Cardosi R J, Porter K B
Department of Obstetrics and Gynecology, University of South Florida College of Medicine, Tampa, USA.
Obstet Gynecol. 1998 Oct;92(4 Pt 2):695-7. doi: 10.1016/s0029-7844(98)00127-6.
In modern times, maternal death is rare. Timely cesarean delivery in the setting of maternal cardiopulmonary arrest may save both the infant and the mother.
A 36-year-old white woman with a twin pregnancy suffered cardiopulmonary arrest at 28 weeks' gestation. Advanced cardiopulmonary resuscitative measures were unsuccessful, and the twins were delivered by cesarean at the bedside. Immediately after delivery, a maternal pulse was noted; both the mother and her infants are alive 15 months later.

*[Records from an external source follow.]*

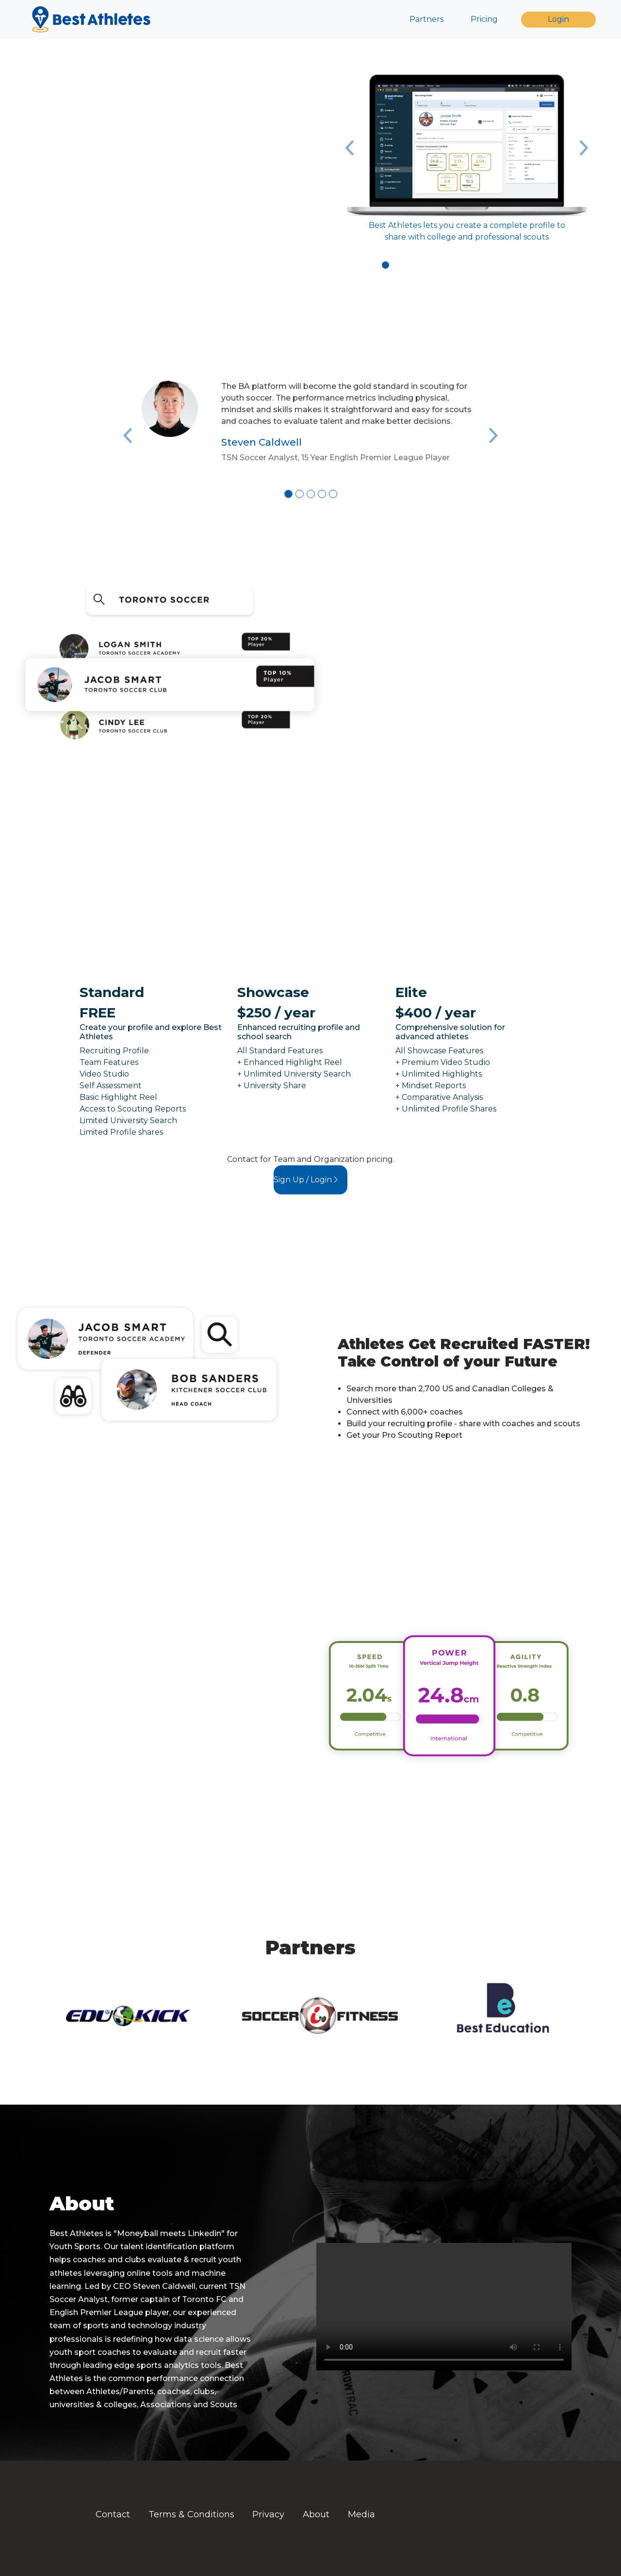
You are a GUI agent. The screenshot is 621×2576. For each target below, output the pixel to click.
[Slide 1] (385, 265)
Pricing (484, 19)
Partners (426, 19)
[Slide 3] (409, 265)
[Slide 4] (322, 494)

Relieving vena caval occlusion by perimortem cesarean delivery in a term gravida allows chest compressions to provide sufficient cardiac output in the unfortunate event of maternal cardiopulmonary arrest. When delivery occurs within 5 minutes of maternal insult, the neonatal outcome is favorable.
在现代,孕产妇死亡较为罕见。在孕产妇心肺骤停情况下及时进行剖宫产可能挽救婴儿和母亲的生命。
一名怀有双胞胎的36岁白人女性在妊娠28周时发生心肺骤停。高级心肺复苏措施未成功,双胞胎在床边通过剖宫产分娩。分娩后立即发现产妇有脉搏;15个月后,母亲和她的婴儿均存活。
在足月孕妇中通过濒死剖宫产解除腔静脉阻塞,可使胸部按压在孕产妇不幸发生心肺骤停时提供足够的心输出量。当在孕产妇受到伤害后5分钟内完成分娩时,新生儿结局良好。